USC researchers seek to reduce youth suicide with new AI algorithm

If used strategically, say researchers, the algorithm can improve the efficiency of suicide prevention trainings for populations of homeless youth, covering more people with a more robust network of support.
Jeff Rowe

Between 2007 and 2017 the suicide rate for U.S. residents between the ages of 10 and 24 increased by 56 percent.

That jarring statistic from the CDC is one main reason a team of researchers from the University of Southern California set about designing an AI algorithm aiming to identify who in a given real-life social group would be the best persons to be trained as "gatekeepers" capable of identifying warning signs of suicide, as well as how to respond.  

“In this research, we wanted to find ways to mitigate suicidal ideation and death among youth. Our idea was to leverage real-life social network information to build a support network of strategically positioned individuals that can 'watch-out' for their friends and refer them to help as needed,” said Phebe Vayanos, assistant professor of Industrial and Systems Engineering and Computer Science at the USC Viterbi School of Engineering.

In the study "Exploring Algorithmic Fairness in Robust Graph Covering Problems," which was recently presented at the Thirty-third Conference on Neural Information Processing Systems (NeurIPS), Vayanos and Ph.D. candidate Aida Rahmattalabi, the study’s lead author, investigated the potential of social connections such as friends, relatives, and acquaintances to help mitigate the risk of suicide.

Another motivational statistic, from the National Health Care for the Homeless Council, notes that more than half of people experiencing homelessness have had thoughts of suicide or have attempted suicide.

Consequently, researchers looked at the network of social relationships of young people experiencing homelessness in Los Angeles with an eye toward developing an algorithm that could try to plan how human gatekeepers can be best positioned and trained in a network to watch out for others.

“We want to ensure that a maximum number of people are being watched out for, taking into account resource limitations and uncertainties of open world deployment. For example, if some of the people in the network are not able to make it to the gatekeeper training, we still want to have a robust support network,” said Vayanos.

The researchers also want to ensure the algorithm is deployed in a way that will ensure fairness and transparency. 

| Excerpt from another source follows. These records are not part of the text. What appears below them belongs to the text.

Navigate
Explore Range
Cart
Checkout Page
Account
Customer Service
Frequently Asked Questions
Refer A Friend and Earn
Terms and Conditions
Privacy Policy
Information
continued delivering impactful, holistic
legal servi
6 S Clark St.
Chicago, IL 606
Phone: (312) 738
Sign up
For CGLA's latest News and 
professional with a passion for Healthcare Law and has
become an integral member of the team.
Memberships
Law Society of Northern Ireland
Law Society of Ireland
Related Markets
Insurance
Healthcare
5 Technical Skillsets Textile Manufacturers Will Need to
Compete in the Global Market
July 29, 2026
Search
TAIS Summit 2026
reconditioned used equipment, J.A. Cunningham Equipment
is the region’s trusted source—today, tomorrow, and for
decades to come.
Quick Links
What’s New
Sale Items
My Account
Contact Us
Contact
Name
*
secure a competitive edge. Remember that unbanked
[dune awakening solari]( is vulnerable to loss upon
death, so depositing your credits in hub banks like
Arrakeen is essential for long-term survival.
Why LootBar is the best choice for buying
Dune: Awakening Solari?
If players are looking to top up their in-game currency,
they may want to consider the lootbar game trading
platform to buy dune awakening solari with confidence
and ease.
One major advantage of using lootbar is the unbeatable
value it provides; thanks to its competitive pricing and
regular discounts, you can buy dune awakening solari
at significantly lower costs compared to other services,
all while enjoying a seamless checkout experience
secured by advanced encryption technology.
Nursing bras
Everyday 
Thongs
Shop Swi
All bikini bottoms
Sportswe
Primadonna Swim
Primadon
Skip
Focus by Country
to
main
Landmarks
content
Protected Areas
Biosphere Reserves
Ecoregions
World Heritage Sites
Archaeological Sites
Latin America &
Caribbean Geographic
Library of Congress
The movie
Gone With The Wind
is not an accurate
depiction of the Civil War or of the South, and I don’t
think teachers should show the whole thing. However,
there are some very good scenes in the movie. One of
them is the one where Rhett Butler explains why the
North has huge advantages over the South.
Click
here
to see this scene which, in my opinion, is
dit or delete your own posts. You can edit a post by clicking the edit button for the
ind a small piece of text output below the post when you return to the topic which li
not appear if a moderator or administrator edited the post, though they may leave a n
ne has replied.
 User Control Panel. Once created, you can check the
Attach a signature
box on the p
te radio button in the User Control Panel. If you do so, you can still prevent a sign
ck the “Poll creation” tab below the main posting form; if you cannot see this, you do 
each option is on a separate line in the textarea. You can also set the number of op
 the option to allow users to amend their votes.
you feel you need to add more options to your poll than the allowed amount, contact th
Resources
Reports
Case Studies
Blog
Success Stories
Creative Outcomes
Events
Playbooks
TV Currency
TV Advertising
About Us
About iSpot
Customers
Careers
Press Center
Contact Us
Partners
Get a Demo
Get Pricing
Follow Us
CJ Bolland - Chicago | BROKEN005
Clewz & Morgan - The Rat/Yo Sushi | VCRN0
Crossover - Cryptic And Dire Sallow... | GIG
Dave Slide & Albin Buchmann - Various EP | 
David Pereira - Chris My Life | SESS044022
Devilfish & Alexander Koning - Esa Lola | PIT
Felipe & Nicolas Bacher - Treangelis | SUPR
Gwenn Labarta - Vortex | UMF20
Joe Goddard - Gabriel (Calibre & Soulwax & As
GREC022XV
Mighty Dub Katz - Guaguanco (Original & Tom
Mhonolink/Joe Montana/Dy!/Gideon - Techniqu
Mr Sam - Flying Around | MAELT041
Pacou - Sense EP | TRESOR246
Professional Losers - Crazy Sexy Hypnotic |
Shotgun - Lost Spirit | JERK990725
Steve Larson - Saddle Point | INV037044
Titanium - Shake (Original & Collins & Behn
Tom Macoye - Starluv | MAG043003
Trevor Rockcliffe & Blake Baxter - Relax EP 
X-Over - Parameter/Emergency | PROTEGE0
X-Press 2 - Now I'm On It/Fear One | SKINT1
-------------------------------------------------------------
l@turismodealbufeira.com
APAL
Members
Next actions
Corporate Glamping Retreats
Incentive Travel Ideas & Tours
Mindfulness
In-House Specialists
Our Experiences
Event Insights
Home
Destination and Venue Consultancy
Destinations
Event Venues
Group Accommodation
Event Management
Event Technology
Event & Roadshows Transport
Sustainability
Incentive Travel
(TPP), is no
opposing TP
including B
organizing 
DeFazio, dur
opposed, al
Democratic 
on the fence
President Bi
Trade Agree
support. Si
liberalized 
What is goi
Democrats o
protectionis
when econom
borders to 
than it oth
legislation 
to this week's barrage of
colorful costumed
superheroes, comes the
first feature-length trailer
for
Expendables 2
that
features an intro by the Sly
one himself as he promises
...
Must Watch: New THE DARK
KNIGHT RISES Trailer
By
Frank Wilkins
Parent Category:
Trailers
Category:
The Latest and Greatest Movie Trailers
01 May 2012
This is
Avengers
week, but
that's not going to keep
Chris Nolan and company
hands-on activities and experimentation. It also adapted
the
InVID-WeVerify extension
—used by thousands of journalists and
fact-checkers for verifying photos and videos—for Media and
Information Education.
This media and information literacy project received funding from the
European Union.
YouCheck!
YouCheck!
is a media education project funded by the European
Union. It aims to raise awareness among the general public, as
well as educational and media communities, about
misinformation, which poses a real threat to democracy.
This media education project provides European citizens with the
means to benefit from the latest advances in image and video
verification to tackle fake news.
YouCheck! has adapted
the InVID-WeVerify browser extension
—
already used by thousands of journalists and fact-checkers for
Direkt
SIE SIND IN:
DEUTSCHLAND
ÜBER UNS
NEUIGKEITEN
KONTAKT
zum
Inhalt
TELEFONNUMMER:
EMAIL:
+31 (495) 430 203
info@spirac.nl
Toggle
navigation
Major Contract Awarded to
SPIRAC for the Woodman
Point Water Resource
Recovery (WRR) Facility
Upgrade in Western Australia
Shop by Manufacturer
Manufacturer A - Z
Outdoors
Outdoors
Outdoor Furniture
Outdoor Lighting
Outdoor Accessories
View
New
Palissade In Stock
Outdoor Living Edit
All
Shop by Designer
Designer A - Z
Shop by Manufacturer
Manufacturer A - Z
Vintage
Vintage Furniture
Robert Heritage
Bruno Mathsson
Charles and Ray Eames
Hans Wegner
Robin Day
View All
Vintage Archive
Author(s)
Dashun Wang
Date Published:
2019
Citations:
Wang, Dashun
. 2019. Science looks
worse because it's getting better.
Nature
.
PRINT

“We often work in environments that have limited resources, and this tends to disproportionately affect historically marginalized and vulnerable populations,” explained Anthony Fulginiti, an assistant professor of social work at the University of Denver and a co-author on the study.

“This algorithm can help us find a subset of people in a social network that gives us the best chance that youth will be connected to someone who has been trained when dealing with resource constraints and other uncertainties,” he added.

According to the researchers, the algorithm was able to reduce the bias in coverage in real-life social networks of homeless youth by as much as 20 percent.

Observed Vayanos, “Through this study, we can also help inform policymakers who are making decisions regarding funding on suicide prevention initiatives; for example, by sharing with them the minimum number of people who need to receive the gatekeeper training to ensure that all youth have at least one trained friend who can watch out for them.”